(Exercise directions) Every record below is to be repeated exactly, with the pictures left out.

Records from a dataset:
Segment Open

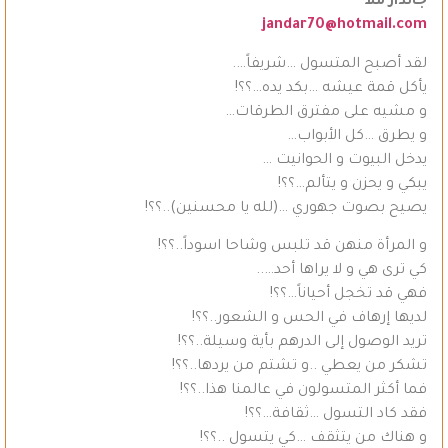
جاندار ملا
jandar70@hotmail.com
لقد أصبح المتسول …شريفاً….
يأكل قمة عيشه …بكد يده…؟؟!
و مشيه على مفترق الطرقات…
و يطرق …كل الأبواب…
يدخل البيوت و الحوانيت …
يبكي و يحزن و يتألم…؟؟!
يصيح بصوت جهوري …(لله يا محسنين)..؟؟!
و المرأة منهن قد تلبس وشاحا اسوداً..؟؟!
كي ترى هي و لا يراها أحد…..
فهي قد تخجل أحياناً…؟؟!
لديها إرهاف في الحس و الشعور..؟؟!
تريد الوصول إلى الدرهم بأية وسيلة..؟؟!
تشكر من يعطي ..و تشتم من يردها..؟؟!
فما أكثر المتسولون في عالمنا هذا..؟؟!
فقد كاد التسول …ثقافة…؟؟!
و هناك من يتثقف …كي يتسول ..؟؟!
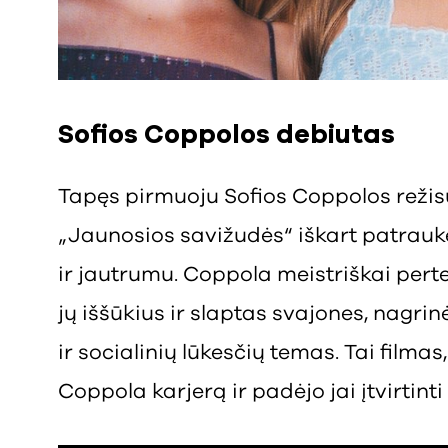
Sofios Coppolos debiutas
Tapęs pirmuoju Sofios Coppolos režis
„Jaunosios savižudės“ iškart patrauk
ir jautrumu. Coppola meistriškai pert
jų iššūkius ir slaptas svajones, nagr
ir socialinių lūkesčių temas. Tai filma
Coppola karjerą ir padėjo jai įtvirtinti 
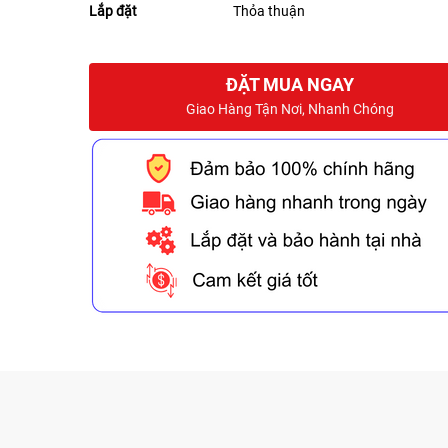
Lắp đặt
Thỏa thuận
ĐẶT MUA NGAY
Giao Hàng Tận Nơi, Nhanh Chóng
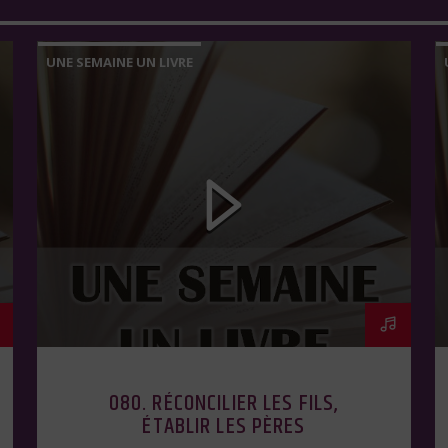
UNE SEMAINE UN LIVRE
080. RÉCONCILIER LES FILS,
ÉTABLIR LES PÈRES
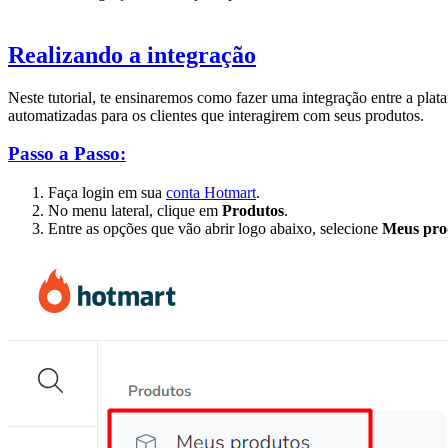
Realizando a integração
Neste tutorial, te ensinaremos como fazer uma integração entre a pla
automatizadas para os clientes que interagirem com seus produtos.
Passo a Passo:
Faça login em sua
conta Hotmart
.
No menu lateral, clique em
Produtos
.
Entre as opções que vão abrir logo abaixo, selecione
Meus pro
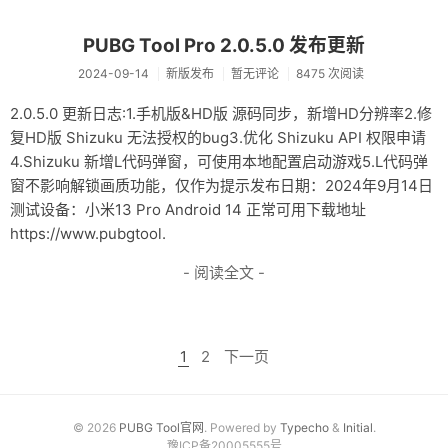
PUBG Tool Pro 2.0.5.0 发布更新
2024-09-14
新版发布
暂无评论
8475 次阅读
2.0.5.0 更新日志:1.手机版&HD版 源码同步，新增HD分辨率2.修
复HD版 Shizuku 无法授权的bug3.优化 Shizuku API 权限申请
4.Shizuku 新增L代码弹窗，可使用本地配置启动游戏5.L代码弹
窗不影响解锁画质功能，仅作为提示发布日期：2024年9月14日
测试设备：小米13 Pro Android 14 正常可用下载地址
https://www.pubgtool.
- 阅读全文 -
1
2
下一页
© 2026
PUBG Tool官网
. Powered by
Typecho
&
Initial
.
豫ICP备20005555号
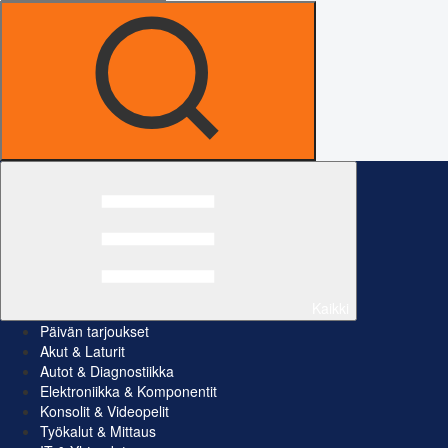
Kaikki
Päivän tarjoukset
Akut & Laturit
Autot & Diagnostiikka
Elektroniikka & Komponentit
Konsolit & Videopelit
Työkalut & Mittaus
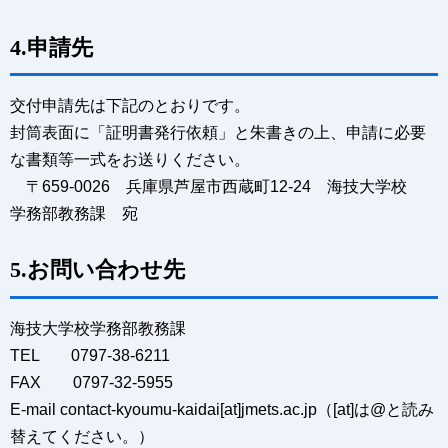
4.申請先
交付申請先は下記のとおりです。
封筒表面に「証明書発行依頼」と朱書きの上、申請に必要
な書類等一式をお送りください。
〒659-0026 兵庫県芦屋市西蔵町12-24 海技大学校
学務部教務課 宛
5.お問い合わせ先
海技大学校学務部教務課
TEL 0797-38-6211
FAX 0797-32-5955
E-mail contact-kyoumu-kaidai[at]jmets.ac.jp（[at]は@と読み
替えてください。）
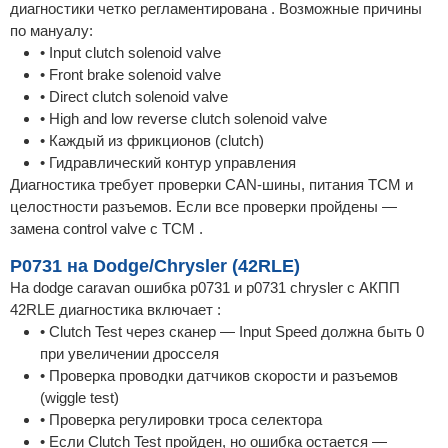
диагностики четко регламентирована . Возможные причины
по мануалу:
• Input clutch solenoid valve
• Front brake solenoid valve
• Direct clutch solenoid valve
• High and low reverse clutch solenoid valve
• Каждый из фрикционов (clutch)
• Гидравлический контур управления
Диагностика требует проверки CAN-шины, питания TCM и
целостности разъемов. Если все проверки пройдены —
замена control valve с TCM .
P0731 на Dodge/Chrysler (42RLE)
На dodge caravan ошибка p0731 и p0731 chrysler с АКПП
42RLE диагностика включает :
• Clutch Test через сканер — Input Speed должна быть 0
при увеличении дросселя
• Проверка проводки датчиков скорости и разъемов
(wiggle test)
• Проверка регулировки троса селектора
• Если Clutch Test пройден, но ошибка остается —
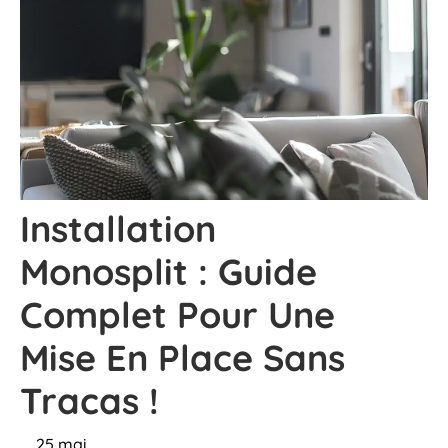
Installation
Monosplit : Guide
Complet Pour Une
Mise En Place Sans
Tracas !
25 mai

Segment Closed

(Expected answer)
جاندار ملا
jandar70@hotmail.com
لقد أصبح المتسول …شريفاً….
يأكل قمة عيشه …بكد يده…؟؟!
و مشيه على مفترق الطرقات…
و يطرق …كل الأبواب…
يدخل البيوت و الحوانيت …
يبكي و يحزن و يتألم…؟؟!
يصيح بصوت جهوري …(لله يا محسنين)..؟؟!
و المرأة منهن قد تلبس وشاحا اسوداً..؟؟!
كي ترى هي و لا يراها أحد…..
فهي قد تخجل أحياناً…؟؟!
لديها إرهاف في الحس و الشعور..؟؟!
تريد الوصول إلى الدرهم بأية وسيلة..؟؟!
تشكر من يعطي ..و تشتم من يردها..؟؟!
فما أكثر المتسولون في عالمنا هذا..؟؟!
فقد كاد التسول …ثقافة…؟؟!
و هناك من يتثقف …كي يتسول ..؟؟!
Sofios Coppolos debiutas
Tapęs pirmuoju Sofios Coppolos režis
„Jaunosios savižudės“ iškart patrauk
ir jautrumu. Coppola meistriškai pert
jų iššūkius ir slaptas svajones, nagr
ir socialinių lūkesčių temas. Tai filma
Coppola karjerą ir padėjo jai įtvirtinti 
Lắp đặt
Thỏa thuận
ĐẶT MUA NGAY
Giao Hàng Tận Nơi, Nhanh Chóng
UNE SEMAINE UN LIVRE
080. RÉCONCILIER LES FILS,
ÉTABLIR LES PÈRES
Realizando a integração
Neste tutorial, te ensinaremos como fazer uma integração entre a pla
automatizadas para os clientes que interagirem com seus produtos.
Passo a Passo:
Faça login em sua
conta Hotmart
.
No menu lateral, clique em
Produtos
.
Entre as opções que vão abrir logo abaixo, selecione
Meus pro
PUBG Tool Pro 2.0.5.0 发布更新
2024-09-14
新版发布
暂无评论
8475 次阅读
2.0.5.0 更新日志:1.手机版&HD版 源码同步，新增HD分辨率2.修
复HD版 Shizuku 无法授权的bug3.优化 Shizuku API 权限申请
4.Shizuku 新增L代码弹窗，可使用本地配置启动游戏5.L代码弹
窗不影响解锁画质功能，仅作为提示发布日期：2024年9月14日
测试设备：小米13 Pro Android 14 正常可用下载地址
https://www.pubgtool.
- 阅读全文 -
1
2
下一页
© 2026
PUBG Tool官网
. Powered by
Typecho
&
Initial
.
豫ICP备20005555号
Kaikki
Päivän tarjoukset
Akut & Laturit
Autot & Diagnostiikka
Elektroniikka & Komponentit
Konsolit & Videopelit
Työkalut & Mittaus
4.申請先
交付申請先は下記のとおりです。
封筒表面に「証明書発行依頼」と朱書きの上、申請に必要
な書類等一式をお送りください。
〒659-0026 兵庫県芦屋市西蔵町12-24 海技大学校
学務部教務課 宛
5.お問い合わせ先
海技大学校学務部教務課
TEL 0797-38-6211
FAX 0797-32-5955
E-mail contact-kyoumu-kaidai[at]jmets.ac.jp（[at]は@と読み
替えてください。）
диагностики четко регламентирована . Возможные причины
по мануалу:
• Input clutch solenoid valve
• Front brake solenoid valve
• Direct clutch solenoid valve
• High and low reverse clutch solenoid valve
• Каждый из фрикционов (clutch)
• Гидравлический контур управления
Диагностика требует проверки CAN-шины, питания TCM и
целостности разъемов. Если все проверки пройдены —
замена control valve с TCM .
P0731 на Dodge/Chrysler (42RLE)
На dodge caravan ошибка p0731 и p0731 chrysler с АКПП
42RLE диагностика включает :
• Clutch Test через сканер — Input Speed должна быть 0
при увеличении дросселя
• Проверка проводки датчиков скорости и разъемов
(wiggle test)
• Проверка регулировки троса селектора
• Если Clutch Test пройден, но ошибка остается —
Installation
Monosplit : Guide
Complet Pour Une
Mise En Place Sans
Tracas !
25 mai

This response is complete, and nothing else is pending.